For better or worse, three times fate has given me an opportunity to measure a particular slice of public opinion in the midst of crisis: shortly after September 11, during the Great Recession, and in the most recent weeks. Each time the goal was to understand the impact of these events on the sports, travel and leisure industries.
In comparing attitudes in September 2001 and July 2009 to today, there is more consumer hesitancy now about returning to those activities. But the silver lining is a majority of customers willingness to return to airplanes, hotels, casinos, theme parks, cruises, movie theaters, and sporting events once multiple conditions have been met. Interestingly roughly one-third of respondents would jump back into these activities without hesitation, right now, absent any resolution or assurances.
A survey I conducted for Golf Digest in late September 2001 found 50% of respondents planning to spend “as much money on travel next year as in the past year;” just 28% strongly agree now. 50% strongly agreed in 2001 that “Taking a trip of 500+ miles or more is a priority in the next 12 months.” Only 35% say that now. Similarly, while 44% of respondents in July 2009 strongly agreed that they were “planning to take a major vacation this year,” only 32% strongly agree now.
Getting customers back into these venues will require the satisfaction of multiple conditions. We surveyed 513 Americans, a week ago in the benchmark wave of our “Back-to-Normal Barometer” and found more than three-quarters need at least two of multiple conditions to be met, to return without hesitation.

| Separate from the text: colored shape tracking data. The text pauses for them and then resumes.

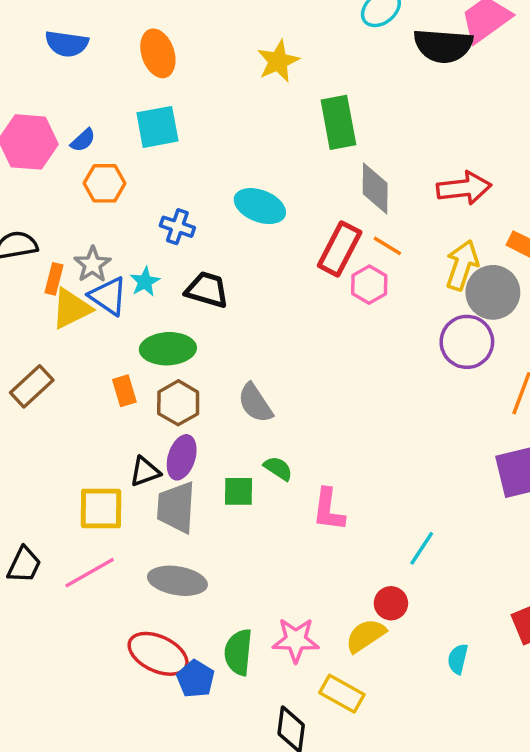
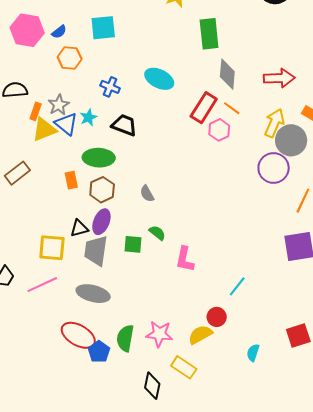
gray semicircle: (255, 403) -> (147, 194), size x0.7

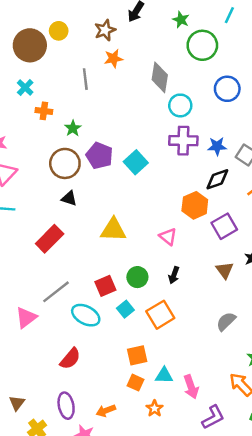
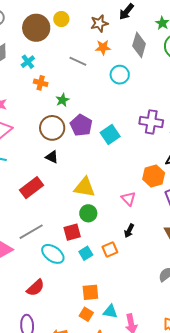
gray diamond: (160, 77) -> (139, 45), moved
gray line: (85, 79) -> (78, 61), turned -66
cyan circle: (180, 105) -> (120, 75), moved
green circle: (137, 277) -> (88, 213), moved
orange square: (160, 315) -> (110, 250), moved, size x0.7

The most commonly cited necessary conditions were two related to medical breakthroughs—A COVID-19 vaccine or approved pharmaceutical protocol to mitigate the effects of the virus, along with assurance from a reputed U.S. medical authority. Assurances from media, government or individual properties, were far less compelling.
Not all activities will recover at the same time. The data show that once the necessary assurances are in place, movie theaters and live sports events face an easier recovery. But a majority of respondents would return to all of these activities within three months after credible assurances are made.
In fact, among survey respondents who engaged in the following activities in the past year, a sizable percentage would jump back into them right now if they could: 40% would stay in a hotel or resort; 40% would take a cruise vacation; 34% would attend a live sporting event; 34% would visit a casino; 33% would visit a theme park; 32% would take a commercial flight; and 32% would see a movie in a theater. Parallel qualitative and social media scraping work we are conducting as part of the Back-to-Normal Barometer, support these findings. I’m curious to see how these trend over subsequent weeks. The longer the current situation continues, the closer, I hypothesize, we’ll move towards an inflection point where a majority of these audiences will seek an immediate lifting of current restrictions.